> I'm not sure that's a big deal.  But at least in a "pairwise" situation where 
> each message is separately encrypted to each recipient (instead of using a 
> group key and broadcast medium), wouldn't it be easy to omit old hashes to a 
> new member?

I agree with Trevor, Ximin.

There's an old wry aphorism that any job not worth doing is not worth doing 
well. I don't think that worrying a lot about those issues is *worth* it.

Another relevant aphorism is Dr. Franklin's, that a secret can be kept by three 
people so long as two of them are dead.

Once you get into multiparty communications like an encrypted chat room or IRC 
channel, the fact that humans *presume* they can blab about things said "in 
public" is a much bigger threat to communications than any crypto.
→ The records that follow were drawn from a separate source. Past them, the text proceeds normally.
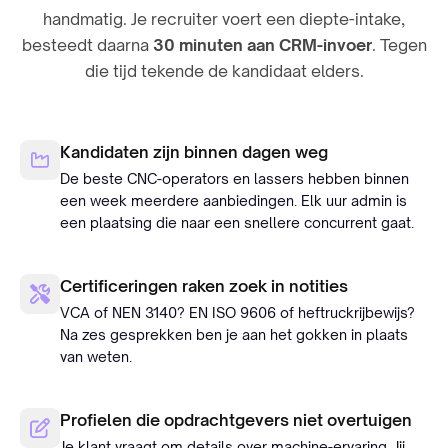
handmatig. Je recruiter voert een diepte-intake,
besteedt daarna
30 minuten aan CRM-invoer
. Tegen
die tijd tekende de kandidaat elders.
Kandidaten zijn binnen dagen weg
De beste CNC-operators en lassers hebben binnen
een week meerdere aanbiedingen. Elk uur admin is
een plaatsing die naar een snellere concurrent gaat.
Certificeringen raken zoek in notities
VCA of NEN 3140? EN ISO 9606 of heftruckrijbewijs?
Na zes gesprekken ben je aan het gokken in plaats
van weten.
Profielen die opdrachtgevers niet overtuigen
Je klant vraagt om details over machine-ervaring. Jij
In a simple 
case of three people, I bet that the work factor to break things is 2^10, and 
certainly not 2^20. (Whatever that really means. 2^10 is "one in a thousand" 
and 2^20 is "one in a million" and my intuition is that the chance someone 
would blab something juicy is less than one in a million, even if I don't know 
the direct object of that million.) By the time you have a typical IRC chat, 
where people come and go, idle, lurk, log, etc., none of the vulnerabilities 
are in the crypto. So don't over-design it.

We're much better off by having systems that are immune to surveillance by a 
casual adversary that lurks in the cloud (it could happen), than worrying about 
the mechanics of the actual chat. They don't *want* to have to go to the 
trouble of setting up a sock puppet to join the chat, but they will. If the 
security of the system forces them to have to deign to join the chat, you win. 
You don't need to do more than that, and as a matter of fact, you're better of 
spending effort to make it *usable*.